MATERIAL FOR THIS EXERCISE =>

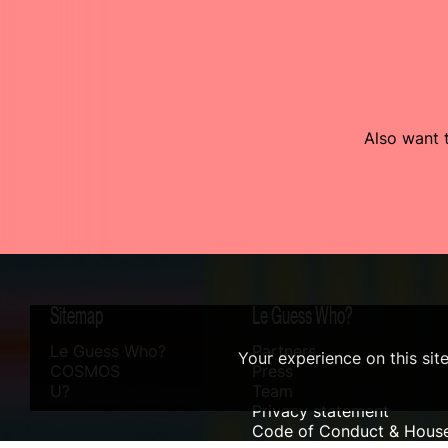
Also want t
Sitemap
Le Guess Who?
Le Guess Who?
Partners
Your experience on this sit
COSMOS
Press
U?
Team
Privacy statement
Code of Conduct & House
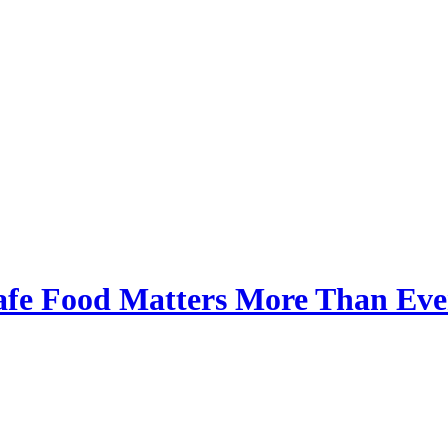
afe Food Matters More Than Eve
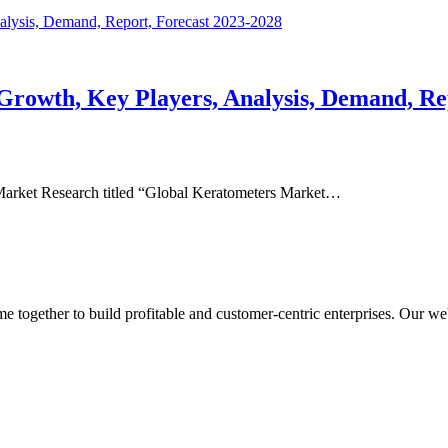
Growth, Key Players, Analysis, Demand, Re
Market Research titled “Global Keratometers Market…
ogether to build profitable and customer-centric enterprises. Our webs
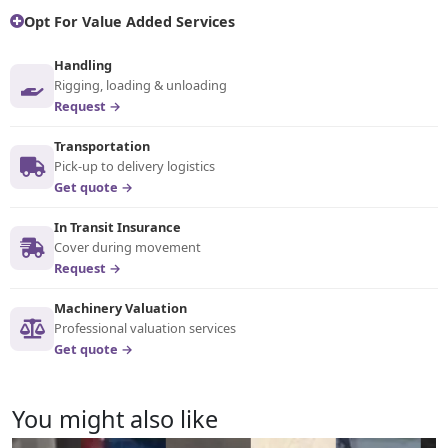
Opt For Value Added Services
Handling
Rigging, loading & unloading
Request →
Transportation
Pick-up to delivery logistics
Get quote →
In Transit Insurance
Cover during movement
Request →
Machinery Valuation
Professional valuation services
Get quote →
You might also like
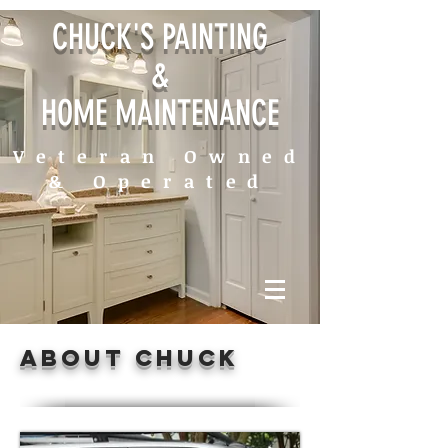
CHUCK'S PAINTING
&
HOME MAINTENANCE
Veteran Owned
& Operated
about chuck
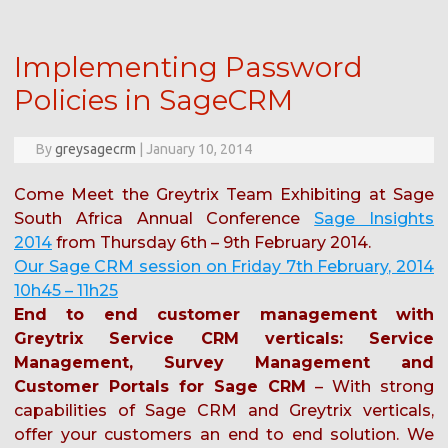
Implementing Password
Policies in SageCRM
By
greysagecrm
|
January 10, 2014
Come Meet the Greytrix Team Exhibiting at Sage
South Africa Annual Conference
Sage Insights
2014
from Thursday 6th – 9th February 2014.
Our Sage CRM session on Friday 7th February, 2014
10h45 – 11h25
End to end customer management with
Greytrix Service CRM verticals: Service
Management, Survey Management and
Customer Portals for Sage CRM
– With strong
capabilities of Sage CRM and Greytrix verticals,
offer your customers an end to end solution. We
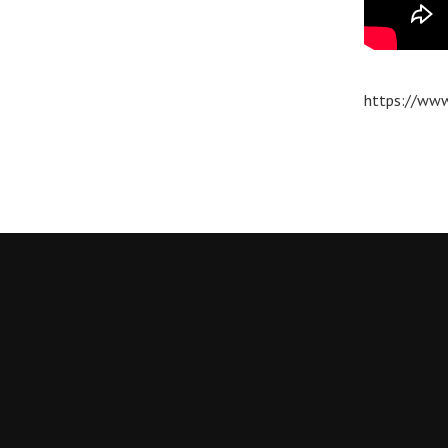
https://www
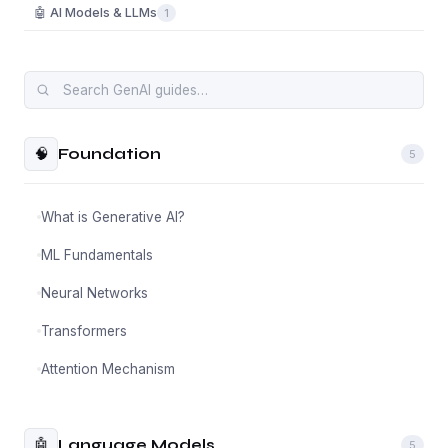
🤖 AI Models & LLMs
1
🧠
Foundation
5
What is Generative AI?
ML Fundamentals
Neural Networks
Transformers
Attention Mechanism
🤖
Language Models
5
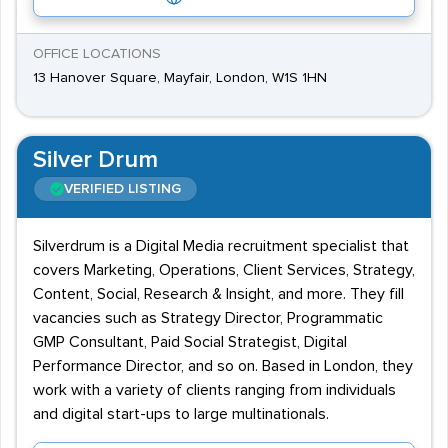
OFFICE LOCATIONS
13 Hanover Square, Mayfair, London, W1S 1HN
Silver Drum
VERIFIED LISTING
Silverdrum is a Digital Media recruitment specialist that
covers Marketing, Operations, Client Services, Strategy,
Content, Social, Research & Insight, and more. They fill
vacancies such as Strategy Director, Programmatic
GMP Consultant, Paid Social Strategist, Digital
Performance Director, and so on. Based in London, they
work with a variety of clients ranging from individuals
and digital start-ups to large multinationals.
...
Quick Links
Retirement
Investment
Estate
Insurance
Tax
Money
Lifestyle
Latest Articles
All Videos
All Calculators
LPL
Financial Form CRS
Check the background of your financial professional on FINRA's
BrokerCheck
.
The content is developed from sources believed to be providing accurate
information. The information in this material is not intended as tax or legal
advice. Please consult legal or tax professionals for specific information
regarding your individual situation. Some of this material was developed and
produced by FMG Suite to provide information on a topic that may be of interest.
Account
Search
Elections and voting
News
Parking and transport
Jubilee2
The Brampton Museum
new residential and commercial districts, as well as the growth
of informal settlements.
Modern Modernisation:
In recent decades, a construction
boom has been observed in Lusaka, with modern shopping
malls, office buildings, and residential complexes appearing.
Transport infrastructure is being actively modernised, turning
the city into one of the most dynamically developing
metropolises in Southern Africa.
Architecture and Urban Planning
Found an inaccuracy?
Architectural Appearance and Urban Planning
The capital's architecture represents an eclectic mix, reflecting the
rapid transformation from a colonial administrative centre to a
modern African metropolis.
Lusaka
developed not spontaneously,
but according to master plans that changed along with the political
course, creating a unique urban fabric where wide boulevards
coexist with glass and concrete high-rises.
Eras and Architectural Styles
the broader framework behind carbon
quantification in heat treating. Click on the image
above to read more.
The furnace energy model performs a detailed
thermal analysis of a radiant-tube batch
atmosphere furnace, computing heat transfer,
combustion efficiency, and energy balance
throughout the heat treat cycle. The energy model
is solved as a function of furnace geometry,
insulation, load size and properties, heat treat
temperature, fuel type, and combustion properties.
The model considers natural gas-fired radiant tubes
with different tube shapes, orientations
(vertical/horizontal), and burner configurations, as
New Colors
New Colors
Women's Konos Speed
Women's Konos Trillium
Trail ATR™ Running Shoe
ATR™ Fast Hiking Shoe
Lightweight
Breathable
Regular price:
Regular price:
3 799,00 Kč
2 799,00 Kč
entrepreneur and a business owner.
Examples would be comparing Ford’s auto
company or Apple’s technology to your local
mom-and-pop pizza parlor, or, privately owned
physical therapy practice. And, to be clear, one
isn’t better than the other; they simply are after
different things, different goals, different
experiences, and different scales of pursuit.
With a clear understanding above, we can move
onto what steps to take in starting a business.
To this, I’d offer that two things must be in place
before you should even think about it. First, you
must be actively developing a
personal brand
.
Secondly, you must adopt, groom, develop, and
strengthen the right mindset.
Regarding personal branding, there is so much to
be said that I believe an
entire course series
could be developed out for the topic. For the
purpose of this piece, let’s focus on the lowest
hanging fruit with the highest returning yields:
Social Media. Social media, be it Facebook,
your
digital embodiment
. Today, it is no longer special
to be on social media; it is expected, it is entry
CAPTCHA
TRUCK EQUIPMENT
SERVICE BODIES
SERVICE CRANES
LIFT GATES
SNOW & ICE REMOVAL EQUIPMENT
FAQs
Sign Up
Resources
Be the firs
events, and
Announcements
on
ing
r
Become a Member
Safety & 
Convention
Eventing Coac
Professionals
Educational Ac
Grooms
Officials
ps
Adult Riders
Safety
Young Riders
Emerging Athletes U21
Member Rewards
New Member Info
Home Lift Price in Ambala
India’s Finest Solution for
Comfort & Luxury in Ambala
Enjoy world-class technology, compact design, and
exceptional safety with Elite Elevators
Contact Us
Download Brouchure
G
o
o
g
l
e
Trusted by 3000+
--
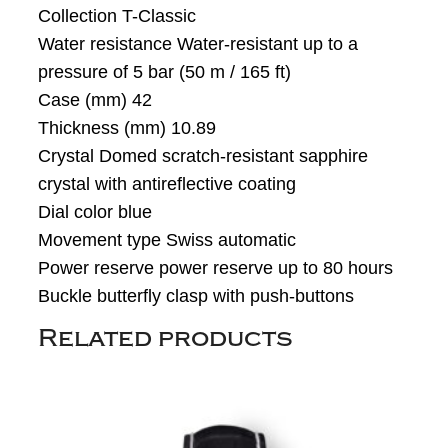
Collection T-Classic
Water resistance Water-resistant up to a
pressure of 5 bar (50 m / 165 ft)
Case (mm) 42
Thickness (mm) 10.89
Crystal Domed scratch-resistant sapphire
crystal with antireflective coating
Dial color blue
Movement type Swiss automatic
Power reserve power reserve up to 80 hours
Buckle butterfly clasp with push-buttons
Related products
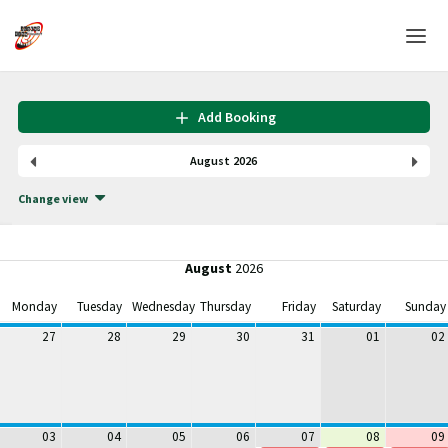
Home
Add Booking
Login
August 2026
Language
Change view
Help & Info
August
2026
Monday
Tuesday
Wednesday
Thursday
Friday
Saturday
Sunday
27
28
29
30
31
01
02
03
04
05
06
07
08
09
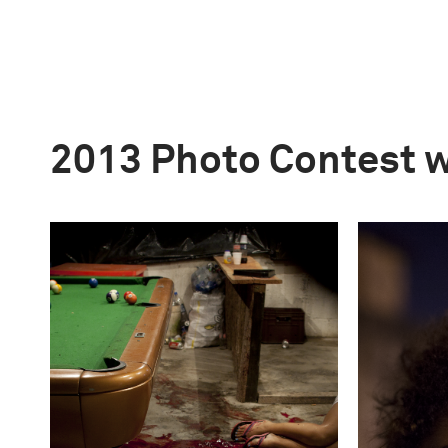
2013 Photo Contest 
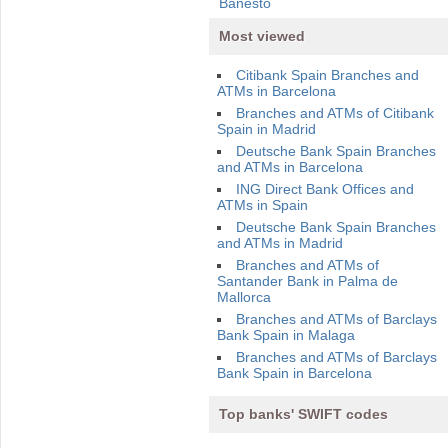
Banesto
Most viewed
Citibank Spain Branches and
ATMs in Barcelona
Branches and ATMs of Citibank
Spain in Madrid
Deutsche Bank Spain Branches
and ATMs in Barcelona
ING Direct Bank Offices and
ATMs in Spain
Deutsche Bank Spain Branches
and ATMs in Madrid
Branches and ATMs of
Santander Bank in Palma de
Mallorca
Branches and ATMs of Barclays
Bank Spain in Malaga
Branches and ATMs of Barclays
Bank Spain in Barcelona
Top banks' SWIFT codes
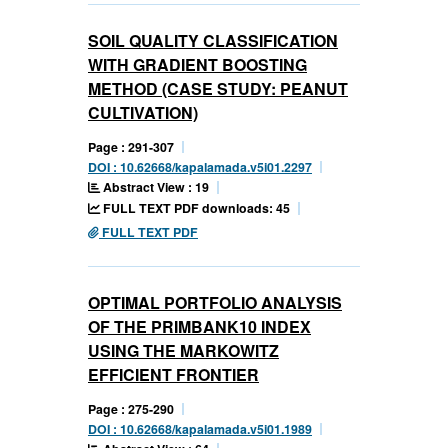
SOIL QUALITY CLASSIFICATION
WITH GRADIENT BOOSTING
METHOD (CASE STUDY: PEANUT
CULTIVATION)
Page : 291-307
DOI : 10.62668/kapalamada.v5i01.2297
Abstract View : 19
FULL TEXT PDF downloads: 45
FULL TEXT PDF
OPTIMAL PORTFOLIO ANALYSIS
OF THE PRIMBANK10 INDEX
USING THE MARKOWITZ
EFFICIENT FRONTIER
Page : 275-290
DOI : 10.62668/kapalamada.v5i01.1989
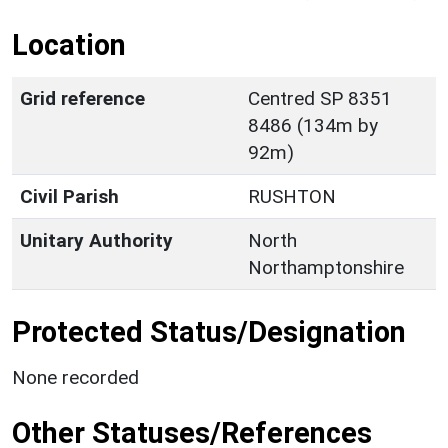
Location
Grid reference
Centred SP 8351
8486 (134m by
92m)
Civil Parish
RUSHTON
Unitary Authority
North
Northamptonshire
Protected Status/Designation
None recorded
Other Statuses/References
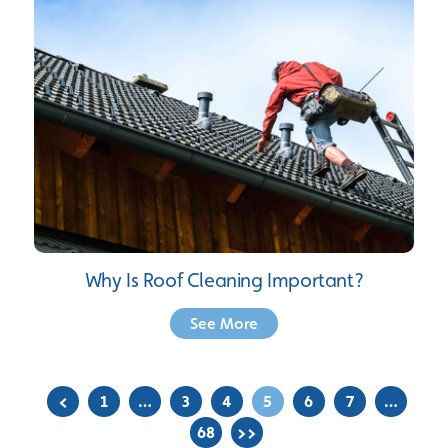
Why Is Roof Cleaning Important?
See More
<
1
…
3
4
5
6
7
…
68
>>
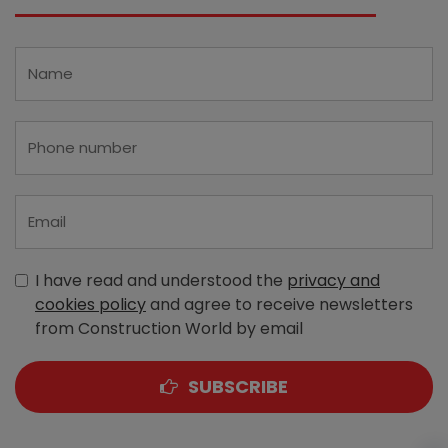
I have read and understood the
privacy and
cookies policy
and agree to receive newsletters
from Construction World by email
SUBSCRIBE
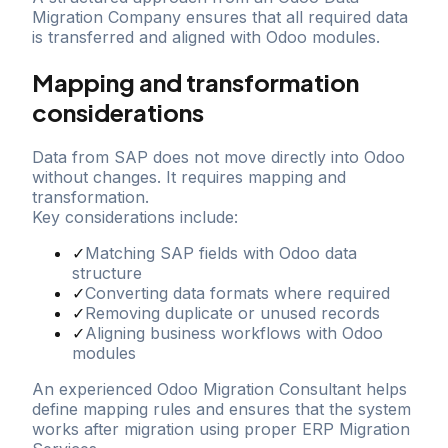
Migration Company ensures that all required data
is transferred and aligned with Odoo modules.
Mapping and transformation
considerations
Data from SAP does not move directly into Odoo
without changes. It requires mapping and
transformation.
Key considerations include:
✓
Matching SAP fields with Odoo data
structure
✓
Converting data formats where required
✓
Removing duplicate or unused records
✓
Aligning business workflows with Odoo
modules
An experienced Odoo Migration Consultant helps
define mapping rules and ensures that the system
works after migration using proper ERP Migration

YOUR OBJECTIVE =>
Within the lines above, find those holding the word "TEXT" and copy them.

ANSWER SPACE =>
FULL TEXT PDF downloads: 45
FULL TEXT PDF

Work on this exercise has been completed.